If we don’t respect the driverless car, they could blow up on us!

car-travel

Tread carefully when exploring the Internet of things – and for goodness sake keep your vehicle locked when it’s unattended!

With the Internet of Things largely unexplored, we are still in the process of sorting the mysteries out. These potential hazards fall largely into one of two categories first identified by US defense secretary George Rumsfeld: the Known Unknowns and the Unknown Unknowns.

To exemplify these categories, consider one of the emerging problems with unmanned car travel. According to sources at GE Software, one of the disadvantages of travelling in a driverless Mercedes is that all the other cars push in front. Or they do in the trials.
n_boothThe automated car is at a disadvantage as it lacks the guile and cynicism of their human counterparts, who know they can nose in ahead at will. Yes, even those annoying menaces who drive up the slow lane and try to push in from the left! The poor driverless cars are too nice and will slow down as soon the car in front gets too close. Even if it got there by breaking the rules and pushing in.

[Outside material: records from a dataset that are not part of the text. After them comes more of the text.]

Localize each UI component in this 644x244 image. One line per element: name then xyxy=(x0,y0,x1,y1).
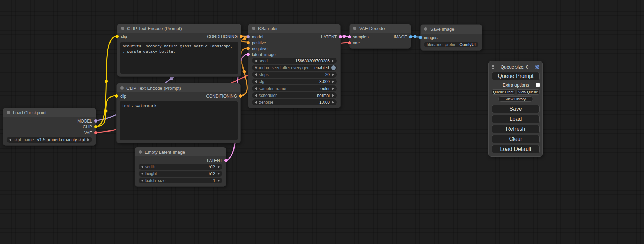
node-title-bar[interactable]: Load Checkpoint xyxy=(3,108,96,117)
clip-output-dot[interactable] xyxy=(94,125,97,128)
arrow-left-icon[interactable] xyxy=(9,138,11,141)
view-history-button[interactable]: View History xyxy=(498,96,533,102)
arrow-left-icon[interactable] xyxy=(255,101,257,104)
input-slot-clip[interactable]: clip xyxy=(121,34,127,39)
queue-prompt-button[interactable]: Queue Prompt xyxy=(492,72,540,80)
queue-front-button[interactable]: Queue Front xyxy=(492,89,515,95)
arrow-left-icon[interactable] xyxy=(141,165,143,168)
output-slot-latent[interactable]: LATENT xyxy=(321,35,337,39)
latent-image-input-dot[interactable] xyxy=(247,53,250,56)
load-button[interactable]: Load xyxy=(492,115,540,123)
widget-batch-size[interactable]: batch_size 1 xyxy=(139,178,222,183)
arrow-right-icon[interactable] xyxy=(332,94,334,97)
widget-denoise[interactable]: denoise 1.000 xyxy=(252,99,337,105)
input-slot-samples[interactable]: samples xyxy=(353,35,369,39)
output-slot-image[interactable]: IMAGE xyxy=(394,35,407,39)
toggle-knob-icon[interactable] xyxy=(331,65,336,70)
collapse-dot-icon[interactable] xyxy=(353,27,356,30)
output-slot-conditioning[interactable]: CONDITIONING xyxy=(207,34,238,39)
clip-input-dot[interactable] xyxy=(115,94,118,98)
arrow-left-icon[interactable] xyxy=(255,60,257,62)
input-slot-vae[interactable]: vae xyxy=(353,40,360,45)
arrow-right-icon[interactable] xyxy=(332,73,334,76)
widget-scheduler[interactable]: scheduler normal xyxy=(252,92,337,98)
output-slot-model[interactable]: MODEL xyxy=(77,119,92,124)
arrow-left-icon[interactable] xyxy=(255,80,257,83)
arrow-right-icon[interactable] xyxy=(332,80,334,83)
conditioning-output-dot[interactable] xyxy=(240,35,243,38)
node-empty-latent-image[interactable]: Empty Latent Image LATENT width 512 heig xyxy=(135,147,226,187)
input-slot-images[interactable]: images xyxy=(424,35,438,40)
arrow-right-icon[interactable] xyxy=(332,87,334,90)
arrow-left-icon[interactable] xyxy=(255,87,257,90)
node-ksampler[interactable]: KSampler model LATENT positive xyxy=(248,24,341,108)
widget-cfg[interactable]: cfg 8.000 xyxy=(252,79,337,84)
input-slot-latent-image[interactable]: latent_image xyxy=(252,52,276,57)
collapse-dot-icon[interactable] xyxy=(252,27,255,30)
arrow-left-icon[interactable] xyxy=(141,172,143,175)
prompt-textarea[interactable]: text, watermark xyxy=(120,101,238,140)
model-input-dot[interactable] xyxy=(247,35,250,38)
node-save-image[interactable]: Save Image images filename_prefix ComfyU… xyxy=(420,24,482,51)
vae-output-dot[interactable] xyxy=(94,131,97,134)
widget-sampler-name[interactable]: sampler_name euler xyxy=(252,85,337,91)
prompt-textarea[interactable]: beautiful scenery nature glass bottle la… xyxy=(120,42,238,74)
drag-handle-icon[interactable] xyxy=(492,65,494,69)
vae-input-dot[interactable] xyxy=(348,41,351,44)
arrow-left-icon[interactable] xyxy=(255,73,257,76)
arrow-right-icon[interactable] xyxy=(218,179,220,182)
input-slot-model[interactable]: model xyxy=(252,35,263,39)
gear-icon[interactable] xyxy=(535,64,540,70)
arrow-right-icon[interactable] xyxy=(332,60,334,62)
node-title-bar[interactable]: Empty Latent Image xyxy=(135,147,226,156)
widget-steps[interactable]: steps 20 xyxy=(252,72,337,78)
collapse-dot-icon[interactable] xyxy=(120,86,124,90)
clip-input-dot[interactable] xyxy=(116,35,119,38)
node-title-bar[interactable]: CLIP Text Encode (Prompt) xyxy=(117,83,240,92)
conditioning-output-dot[interactable] xyxy=(239,94,242,98)
view-queue-button[interactable]: View Queue xyxy=(517,89,540,95)
clear-button[interactable]: Clear xyxy=(492,135,540,143)
widget-seed[interactable]: seed 156680208700286 xyxy=(252,58,337,64)
queue-panel[interactable]: Queue size: 0 Queue Prompt Extra options xyxy=(488,61,543,157)
node-graph-canvas[interactable]: Load Checkpoint MODEL CLIP VAE xyxy=(0,0,644,244)
arrow-right-icon[interactable] xyxy=(332,101,334,104)
output-slot-latent[interactable]: LATENT xyxy=(207,158,222,163)
positive-input-dot[interactable] xyxy=(247,41,250,44)
arrow-right-icon[interactable] xyxy=(218,165,220,168)
node-title-bar[interactable]: KSampler xyxy=(248,24,340,33)
images-input-dot[interactable] xyxy=(419,36,422,39)
widget-width[interactable]: width 512 xyxy=(139,164,222,170)
collapse-dot-icon[interactable] xyxy=(121,27,124,30)
latent-output-dot[interactable] xyxy=(224,159,228,162)
widget-ckpt-name[interactable]: ckpt_name v1-5-pruned-emaonly.ckpt xyxy=(7,137,92,143)
input-slot-clip[interactable]: clip xyxy=(120,94,126,99)
refresh-button[interactable]: Refresh xyxy=(492,125,540,133)
arrow-left-icon[interactable] xyxy=(255,94,257,97)
collapse-dot-icon[interactable] xyxy=(139,150,142,154)
output-slot-conditioning[interactable]: CONDITIONING xyxy=(206,94,237,99)
model-output-dot[interactable] xyxy=(94,119,97,123)
arrow-right-icon[interactable] xyxy=(218,172,220,175)
node-load-checkpoint[interactable]: Load Checkpoint MODEL CLIP VAE xyxy=(3,108,96,146)
widget-filename-prefix[interactable]: filename_prefix ComfyUI xyxy=(424,42,478,47)
load-default-button[interactable]: Load Default xyxy=(492,145,540,153)
arrow-right-icon[interactable] xyxy=(87,138,89,141)
checkbox-icon[interactable] xyxy=(536,83,540,87)
widget-random-seed-toggle[interactable]: Random seed after every gen enabled xyxy=(252,65,337,71)
negative-input-dot[interactable] xyxy=(247,47,250,50)
arrow-left-icon[interactable] xyxy=(141,179,143,182)
node-vae-decode[interactable]: VAE Decode samples IMAGE vae xyxy=(349,24,411,49)
image-output-dot[interactable] xyxy=(409,35,412,38)
output-slot-vae[interactable]: VAE xyxy=(84,130,92,135)
collapse-dot-icon[interactable] xyxy=(7,111,10,114)
input-slot-negative[interactable]: negative xyxy=(252,46,267,51)
latent-output-dot[interactable] xyxy=(339,35,342,38)
node-clip-text-encode-positive[interactable]: CLIP Text Encode (Prompt) clip CONDITION… xyxy=(117,24,241,77)
samples-input-dot[interactable] xyxy=(348,35,351,38)
node-clip-text-encode-negative[interactable]: CLIP Text Encode (Prompt) clip CONDITION… xyxy=(116,83,241,143)
widget-height[interactable]: height 512 xyxy=(139,171,222,177)
node-title-bar[interactable]: VAE Decode xyxy=(350,24,411,33)
output-slot-clip[interactable]: CLIP xyxy=(83,125,92,129)
collapse-dot-icon[interactable] xyxy=(424,27,427,31)
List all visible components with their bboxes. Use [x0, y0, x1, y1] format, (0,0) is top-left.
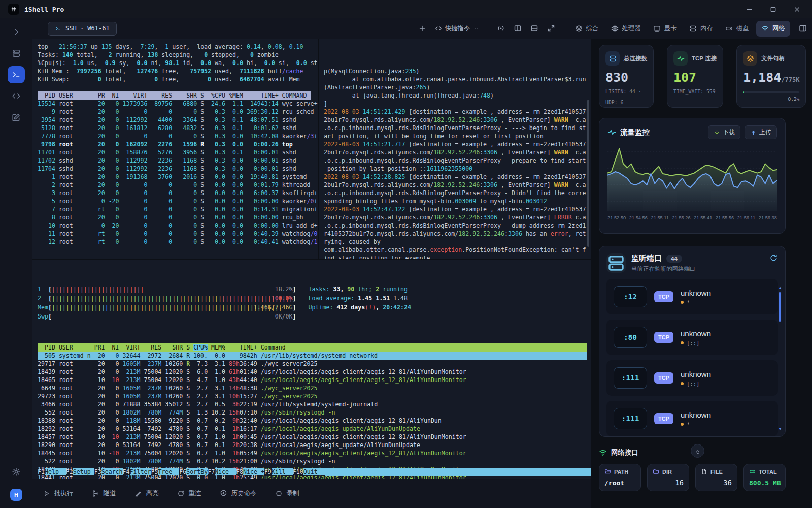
close-icon[interactable]: [793, 6, 801, 13]
log-line: ]: [324, 100, 591, 108]
ports-count-badge: 44: [666, 255, 682, 263]
top-info-line: [38, 83, 318, 91]
fkey-f5[interactable]: F5Tree: [151, 468, 179, 476]
fkey-f1[interactable]: F1Help: [38, 468, 66, 476]
top-process-row: 11704 sshd 20 0 112992 2236 1168 S 0.3 0…: [38, 165, 318, 173]
top-process-row: 5128 root 20 0 161812 6280 4832 S 0.3 0.…: [38, 124, 318, 132]
iface-card-value: 36: [701, 479, 732, 487]
chevron-down-icon: [473, 26, 479, 31]
traffic-x-labels: 21:52:5021:54:5621:55:1121:55:2621:55:41…: [607, 215, 777, 220]
collapse-toggle-button[interactable]: [691, 444, 704, 458]
nav-ram[interactable]: 内存: [684, 21, 718, 37]
fkey-f3[interactable]: F3Search: [94, 468, 123, 476]
ports-list: :12TCPunknown*:80TCPunknown[::]:111TCPun…: [606, 279, 778, 437]
port-number-chip: :12: [614, 286, 647, 307]
action-record[interactable]: 录制: [275, 489, 299, 498]
log-line: ind start position for example: [324, 254, 591, 259]
cpu-icon: [611, 25, 619, 33]
top-process-row: 9798 root 20 0 162092 2276 1596 R 0.3 0.…: [38, 140, 318, 148]
action-pen[interactable]: 高亮: [134, 489, 159, 498]
minimize-icon[interactable]: [746, 6, 753, 13]
fullscreen-icon[interactable]: [547, 24, 555, 33]
sidebar-snippets-icon[interactable]: [12, 91, 21, 101]
layers-icon: [575, 25, 583, 33]
nav-gpu[interactable]: 显卡: [648, 21, 682, 37]
x-tick-label: 21:56:11: [737, 215, 756, 220]
settings-gear-icon[interactable]: [12, 467, 21, 477]
top-info-line: KiB Mem : 7997256 total, 127476 free, 75…: [38, 67, 318, 75]
fkey-f7[interactable]: F7Nice -: [208, 468, 236, 476]
fkey-f2[interactable]: F2Setup: [66, 468, 94, 476]
title-bar: iShell Pro: [0, 0, 812, 18]
refresh-icon[interactable]: [769, 253, 778, 262]
session-tab[interactable]: SSH · W61-61: [48, 22, 117, 36]
x-tick-label: 21:55:26: [672, 215, 691, 220]
nav-wifi[interactable]: 网络: [756, 21, 790, 37]
iface-card-dir[interactable]: DIR16: [647, 464, 689, 491]
quick-command-button[interactable]: 快捷指令: [435, 24, 479, 33]
htop-table-header[interactable]: PID USER PRI NI VIRT RES SHR S CPU% MEM%…: [38, 343, 587, 352]
htop-pane[interactable]: 1 [||||||||||||||||||||||||||18.2%]2 [||…: [32, 259, 591, 479]
log-output-pane[interactable]: p(MysqlConnection.java:235) at com.aliba…: [319, 39, 591, 259]
iface-card-total[interactable]: TOTAL800.5 MB: [743, 464, 786, 491]
maximize-icon[interactable]: [769, 6, 777, 13]
sidebar-hosts-icon[interactable]: [12, 49, 21, 58]
port-list-item[interactable]: :111TCPunknown[::]: [606, 360, 778, 396]
add-tab-icon[interactable]: [418, 24, 426, 33]
split-horizontal-icon[interactable]: [530, 24, 538, 33]
scroll-down-icon[interactable]: ▼: [777, 427, 783, 431]
iface-card-file[interactable]: FILE36: [695, 464, 737, 491]
fkey-f4[interactable]: F4Filter: [123, 468, 151, 476]
action-play[interactable]: 批执行: [43, 489, 74, 498]
htop-process-row: 29717 root 20 0 1605M 237M 10260 R 7.3 3…: [38, 360, 591, 368]
iface-card-path[interactable]: PATH/root: [599, 464, 641, 491]
top-process-row: 7 root rt 0 0 0 0 S 0.0 0.0 0:14.31 migr…: [38, 205, 318, 213]
fkey-f10[interactable]: F10Quit: [293, 468, 325, 476]
upload-toggle-button[interactable]: 上传: [745, 125, 777, 139]
log-line: 2022-08-03 14:51:21.429 [destination = e…: [324, 108, 591, 116]
fkey-f8[interactable]: F8Nice +: [236, 468, 264, 476]
nav-cpu[interactable]: 处理器: [606, 21, 647, 37]
top-process-row: 11 root rt 0 0 0 0 S 0.0 0.0 0:40.39 wat…: [38, 230, 318, 238]
port-list-item[interactable]: :12TCPunknown*: [606, 279, 778, 314]
x-tick-label: 21:52:50: [607, 215, 626, 220]
user-avatar[interactable]: H: [10, 489, 22, 501]
sidebar-expand-icon[interactable]: [12, 27, 21, 37]
path-stats-cards: PATH/rootDIR16FILE36TOTAL800.5 MB: [599, 464, 786, 491]
htop-function-keys[interactable]: F1Help F2Setup F3SearchF4FilterF5Tree F6…: [32, 468, 591, 476]
panel-toggle-icon[interactable]: [799, 24, 807, 33]
port-list-item[interactable]: :111TCPunknown*: [606, 401, 778, 436]
action-tunnel[interactable]: 隧道: [92, 489, 116, 498]
htop-process-row: 18445 root 10 -10 213M 75004 12020 S 0.7…: [38, 449, 591, 457]
session-tab-label: SSH · W61-61: [65, 25, 110, 32]
fkey-f6[interactable]: F6SortBy: [179, 468, 208, 476]
htop-process-row: 18457 root 10 -10 213M 75004 12020 S 0.7…: [38, 433, 591, 441]
split-vertical-icon[interactable]: [514, 24, 522, 33]
tunnel-icon: [92, 490, 99, 497]
htop-meter: 1 [||||||||||||||||||||||||||18.2%]: [38, 284, 296, 294]
code-icon: [435, 25, 442, 32]
scroll-up-icon[interactable]: ▲: [777, 286, 783, 290]
log-scrollbar[interactable]: [587, 100, 589, 247]
fkey-f9[interactable]: F9Kill: [264, 468, 293, 476]
nav-disk[interactable]: 磁盘: [720, 21, 754, 37]
protocol-badge: TCP: [654, 413, 673, 424]
broadcast-icon[interactable]: [497, 24, 505, 33]
pulse-icon: [673, 51, 688, 66]
action-clockh[interactable]: 历史命令: [220, 489, 257, 498]
log-line: at com.alibaba.otter.canal.parse.inbound…: [324, 75, 591, 83]
top-process-row: 2 root 20 0 0 0 0 S 0.0 0.0 0:01.79 kthr…: [38, 181, 318, 189]
download-toggle-button[interactable]: 下载: [708, 125, 740, 139]
listening-ports-card: 监听端口 44 当前正在监听的网络端口 :12TCPunknown*:80TCP…: [599, 246, 786, 437]
action-refresh[interactable]: 重连: [177, 489, 201, 498]
protocol-badge: TCP: [654, 291, 673, 302]
scroll-thumb[interactable]: [779, 292, 781, 322]
nav-layers[interactable]: 综合: [570, 21, 604, 37]
sidebar-editor-icon[interactable]: [12, 113, 21, 122]
port-list-item[interactable]: :80TCPunknown[::]: [606, 320, 778, 355]
ports-scrollbar[interactable]: ▲ ▼: [777, 286, 783, 431]
x-tick-label: 21:55:41: [694, 215, 712, 220]
log-line: (AbstractEventParser.java:265): [324, 83, 591, 91]
top-output-pane[interactable]: top - 21:56:37 up 135 days, 7:29, 1 user…: [32, 39, 319, 259]
sidebar-terminal-active[interactable]: [8, 66, 25, 83]
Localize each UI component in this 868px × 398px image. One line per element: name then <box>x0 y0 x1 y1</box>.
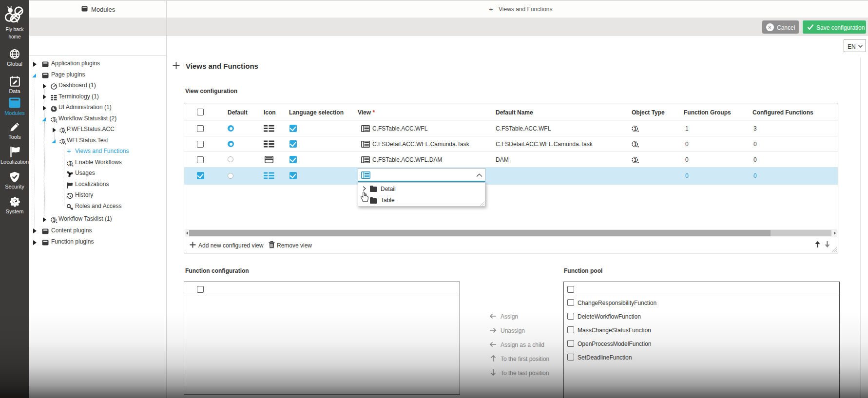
svg-text:1: 1 <box>634 126 637 132</box>
svg-text:1: 1 <box>634 157 637 163</box>
svg-text:1: 1 <box>634 141 637 147</box>
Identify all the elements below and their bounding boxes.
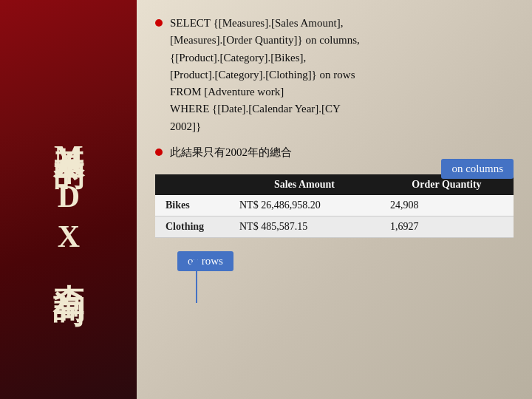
right-panel: SELECT {[Measures].[Sales Amount], [Meas… [137,0,532,399]
left-panel: 基本的MDX查詢句 [0,0,137,399]
table-cell-bikes-qty: 24,908 [380,195,514,216]
table-header-sales: Sales Amount [229,174,380,195]
chinese-title: 基本的MDX查詢句 [48,122,89,277]
table-header-empty [155,174,229,195]
table-cell-clothing-label: Clothing [155,216,229,238]
callout-rows-badge: on rows [177,251,233,271]
table-cell-bikes-label: Bikes [155,195,229,216]
bullet-text-1: SELECT {[Measures].[Sales Amount], [Meas… [170,15,360,135]
bullet-dot-2 [155,149,163,156]
main-container: 基本的MDX查詢句 SELECT {[Measures].[Sales Amou… [0,0,532,399]
results-table: Sales Amount Order Quantity Bikes NT$ 26… [155,174,514,238]
arrow-up-indicator [191,257,201,265]
bullet-section: SELECT {[Measures].[Sales Amount], [Meas… [155,15,514,161]
table-row: Clothing NT$ 485,587.15 1,6927 [155,216,514,238]
callout-columns-badge: on columns [441,159,514,179]
table-row: Bikes NT$ 26,486,958.20 24,908 [155,195,514,216]
table-cell-clothing-sales: NT$ 485,587.15 [229,216,380,238]
bullet-item-1: SELECT {[Measures].[Sales Amount], [Meas… [155,15,514,135]
table-cell-bikes-sales: NT$ 26,486,958.20 [229,195,380,216]
bullet-text-2: 此結果只有2002年的總合 [170,144,292,161]
arrow-line-vertical [196,259,197,303]
table-cell-clothing-qty: 1,6927 [380,216,514,238]
bullet-dot-1 [155,19,163,27]
callout-rows-wrapper: on rows [155,244,514,271]
table-container: Sales Amount Order Quantity Bikes NT$ 26… [155,174,514,271]
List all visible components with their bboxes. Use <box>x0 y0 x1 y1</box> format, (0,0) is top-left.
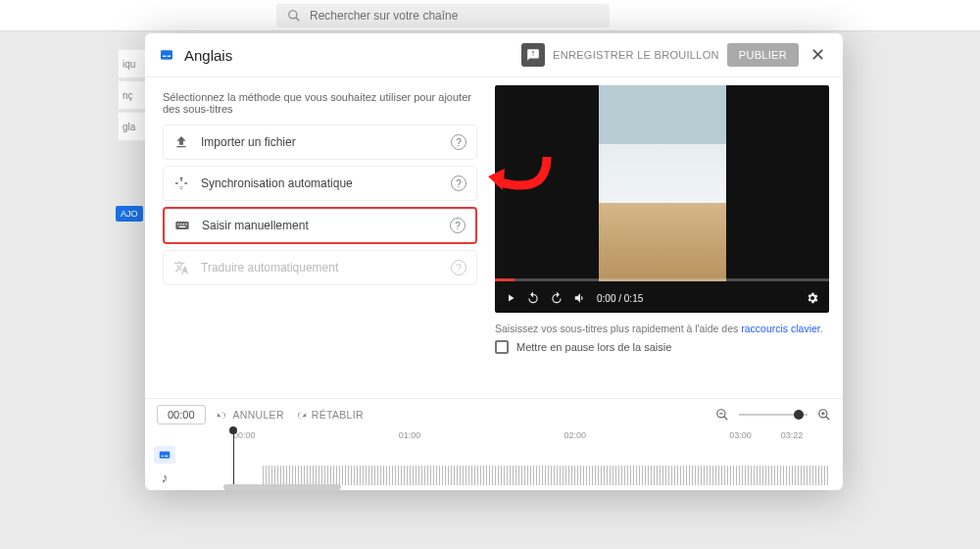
checkbox-label: Mettre en pause lors de la saisie <box>516 341 671 353</box>
svg-rect-9 <box>185 224 186 225</box>
zoom-slider[interactable] <box>739 414 808 416</box>
play-icon[interactable] <box>505 292 516 304</box>
sidebar-chip[interactable]: AJO <box>116 206 143 222</box>
option-label: Synchronisation automatique <box>201 176 439 190</box>
option-label: Saisir manuellement <box>202 219 438 232</box>
search-field[interactable] <box>276 4 610 27</box>
option-label: Importer un fichier <box>201 135 439 149</box>
video-controls: 0:00 / 0:15 <box>495 283 829 313</box>
subtitle-dialog: Anglais ENREGISTRER LE BROUILLON PUBLIER… <box>145 33 843 490</box>
svg-rect-7 <box>180 224 181 225</box>
instruction-text: Sélectionnez la méthode que vous souhait… <box>163 91 477 115</box>
svg-rect-20 <box>165 456 169 457</box>
svg-rect-18 <box>160 452 171 459</box>
help-icon[interactable]: ? <box>450 218 466 233</box>
svg-rect-3 <box>163 56 166 57</box>
autosync-icon <box>173 175 189 191</box>
subtitle-track-tab[interactable] <box>154 446 175 464</box>
subtitles-icon <box>159 47 174 63</box>
settings-gear-icon[interactable] <box>806 291 819 305</box>
svg-line-1 <box>296 17 300 21</box>
shortcuts-link[interactable]: raccourcis clavier <box>741 323 820 334</box>
rewind-icon[interactable] <box>526 291 540 305</box>
svg-rect-2 <box>161 50 172 59</box>
svg-rect-10 <box>179 226 186 227</box>
playhead[interactable] <box>233 430 234 490</box>
undo-button[interactable]: ANNULER <box>216 408 284 422</box>
translate-icon <box>173 260 189 275</box>
redo-button[interactable]: RÉTABLIR <box>294 408 364 422</box>
app-topbar <box>0 0 980 31</box>
preview-panel: 0:00 / 0:15 Saisissez vos sous-titres pl… <box>495 77 843 398</box>
volume-icon[interactable] <box>573 291 587 305</box>
option-label: Traduire automatiquement <box>201 261 439 274</box>
publish-button[interactable]: PUBLIER <box>727 43 799 67</box>
svg-rect-8 <box>183 224 184 225</box>
video-progress[interactable] <box>495 278 829 281</box>
help-icon: ? <box>451 260 466 275</box>
help-icon[interactable]: ? <box>451 175 466 191</box>
keyboard-icon <box>174 218 190 233</box>
checkbox-icon[interactable] <box>495 340 509 354</box>
upload-icon <box>173 134 189 150</box>
search-input[interactable] <box>310 9 600 23</box>
feedback-icon[interactable] <box>521 43 545 67</box>
video-thumbnail <box>599 85 726 281</box>
audio-track-tab[interactable]: ♪ <box>162 470 169 485</box>
svg-rect-6 <box>177 224 178 225</box>
audio-waveform <box>263 466 829 485</box>
save-draft-button[interactable]: ENREGISTRER LE BROUILLON <box>553 49 719 61</box>
svg-line-12 <box>724 417 728 421</box>
shortcut-tip: Saisissez vos sous-titres plus rapidemen… <box>495 323 829 334</box>
svg-rect-19 <box>162 456 164 457</box>
timeline-panel: 00:00 ANNULER RÉTABLIR 00:00 01:00 02:00… <box>145 398 843 490</box>
option-auto-translate: Traduire automatiquement ? <box>163 250 477 285</box>
svg-point-0 <box>289 10 297 18</box>
language-title: Anglais <box>184 47 232 64</box>
pause-while-typing[interactable]: Mettre en pause lors de la saisie <box>495 340 829 354</box>
option-import-file[interactable]: Importer un fichier ? <box>163 125 477 160</box>
timeline-ruler: 00:00 01:00 02:00 03:00 03:22 <box>233 430 804 444</box>
help-icon[interactable]: ? <box>451 134 466 150</box>
timeline-body[interactable] <box>184 444 829 490</box>
zoom-in-icon[interactable] <box>817 408 831 422</box>
dialog-header: Anglais ENREGISTRER LE BROUILLON PUBLIER… <box>145 33 843 77</box>
option-auto-sync[interactable]: Synchronisation automatique ? <box>163 166 477 201</box>
zoom-control[interactable] <box>715 408 831 422</box>
video-time: 0:00 / 0:15 <box>597 293 643 304</box>
option-type-manually[interactable]: Saisir manuellement ? <box>163 207 477 244</box>
horizontal-scrollbar[interactable] <box>223 484 341 490</box>
svg-line-15 <box>826 417 830 421</box>
track-tabs: ♪ <box>145 444 184 490</box>
video-player[interactable]: 0:00 / 0:15 <box>495 85 829 313</box>
svg-rect-4 <box>168 56 171 57</box>
close-icon[interactable]: ✕ <box>807 44 829 66</box>
svg-rect-5 <box>175 222 188 229</box>
zoom-out-icon[interactable] <box>715 408 729 422</box>
search-icon <box>286 8 302 24</box>
forward-icon[interactable] <box>550 291 564 305</box>
method-panel: Sélectionnez la méthode que vous souhait… <box>145 77 495 398</box>
timecode-input[interactable]: 00:00 <box>157 405 206 424</box>
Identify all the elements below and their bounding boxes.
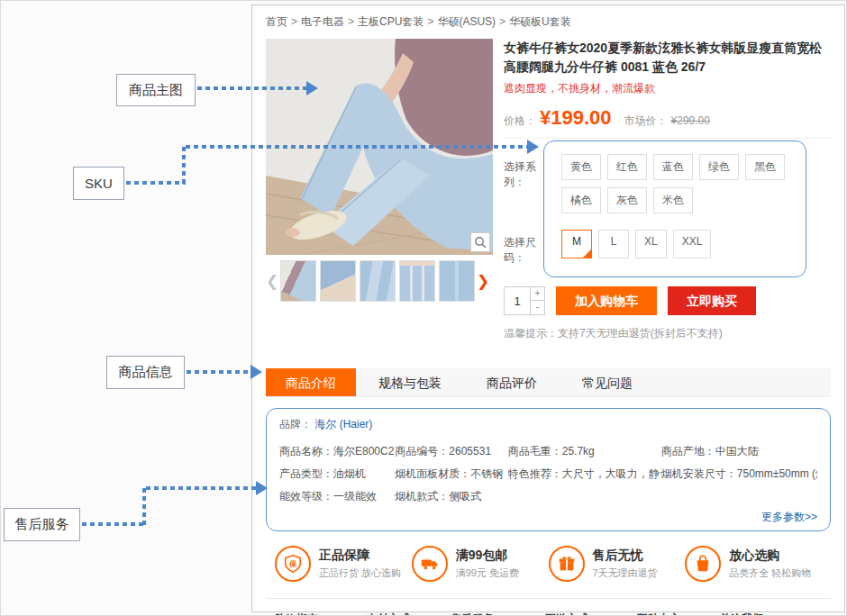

We should have seen this problem coming. Given our knowledge of human nature, this IOT problem should have been one of the Known Unknowns. We knew human and robot drivers would clash – that much was never in doubt – but we weren’t sure how. My money was on the machines being the aggressors, but it turns out I was wrong.

How do we address this?

The programming of robot driven cars will have to become more complex, so they have the same sophisticated range of options open to human drivers. They may decide to flash their lights at the other driver, or lean on the horn, or close down the gap with the car in front to prevent anyone overtaking them. An algorithm could be developed to weigh up the risks, as no two situations will be the same. Somehow the robot driver must be able to work out when to call the other driver’s bluff and when to back off because they’re dealing with a nutter.

Humans do this by looking at a number of factors. A quick glance at the other driver’s eyes gives an indication of their mental state. This value should be cross referenced with an assessment of their car. Is it valuable? Is it a type typically driven by psychotics? If you calculate that the overtaker is dangerous and their car is of no great value to them, you’re probably better off letting them in, as they’ll almost certainly win any game of chicken.

Personally, I would like to see every fifth driverless car to be programmed as a complete psychopath. It wouldn’t slow down for anyone who pushed in and the vehicle must be indestructible. The outward appearance of these auto-psycho cars would vary too, so opportunist lane hoppers would never know which cars they could bully.

The Unknown Unknowns will be much harder to tackle. These imponderables are the responsibility of Mark McLaughlin, once a telecoms security advisor to President Obama and now CEO of Palo Alto Networks.

As more intelligence is loaded into the agents at all points of the Internet of Things, the more dangerous they will become, he warns. How dangerous, nobody knows, but the potential is there to hijack everything from drones to driverless cars.

Any IoT endpoint device may be the toe-hold that attackers need to move around laterally around a network until they get access to high-value data or people or whatever else we hold dear.

These days, time is our most precious asset. Much of my free time has been mugged by the marketing industry, as I spend all day opening unwanted emails and trying to unsubscribe from free offers with hellishly complicated small print.

The Internet of Things could help us all get more of our time back. But don’t be tempted to save time by pushing in front of that driverless car. It could be a nutter!